Bill Budge's Raster Blaster (or Rasterblaster on the disk label) is a pioneering home computer pinball simulation written by Bill Budge for the Apple II and published in 1981 by Budge's company, BudgeCo. It was ported to the Atari 8-bit family. Raster Blaster resembles the Williams Firepower table from 1980.

While not the first pinball game for home computers, Raster Blaster set a higher bar for visual fidelity, and the next several years saw a flurry of Apple II pinball titles: David's Midnight Magic (1982), Night Mission Pinball (1982), and Budge's own Pinball Construction Set (1983).

Reception

Debuting in April 1981, the game sold 25,000 copies by June 1982, tied for fourth on Computer Gaming Worlds list of top sellers. BYTE praised the game's realistic physics, writing that "Most microcomputer games that are versions of existing board or equipment games aren't worth the disks they're printed on, but Raster Blaster does not fall into that category!" 
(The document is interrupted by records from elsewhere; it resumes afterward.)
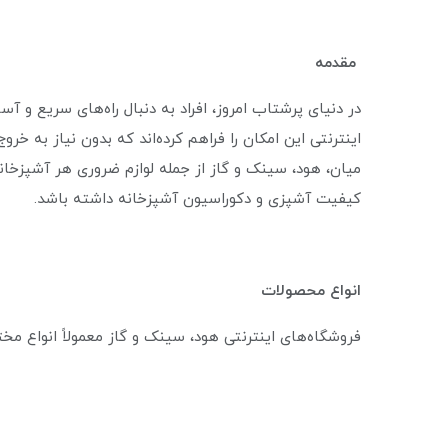
مقدمه
در دنیای پرشتاب امروز، افراد به دنبال راه‌های سریع و آ
اینترنتی این امکان را فراهم کرده‌اند که بدون نیاز به خرو
میان، هود، سینک و گاز از جمله لوازم ضروری هر آشپزخانه
کیفیت آشپزی و دکوراسیون آشپزخانه داشته باشد.
انواع محصولات
فروشگاه‌های اینترنتی هود، سینک و گاز معمولاً انواع مخت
Raster Blaster was voted Softalk magazine's Most Popular Program of 1981.

Softline stated when reviewing David's Midnight Magic that it "ratifies Bill Budge's extraordinary program as a programming tour de force" and "proof of Budge's technical lead over his rivals", as Midnight was merely equal to Raster Blaster despite being nine months ("an eternity in the Apple II world") newer.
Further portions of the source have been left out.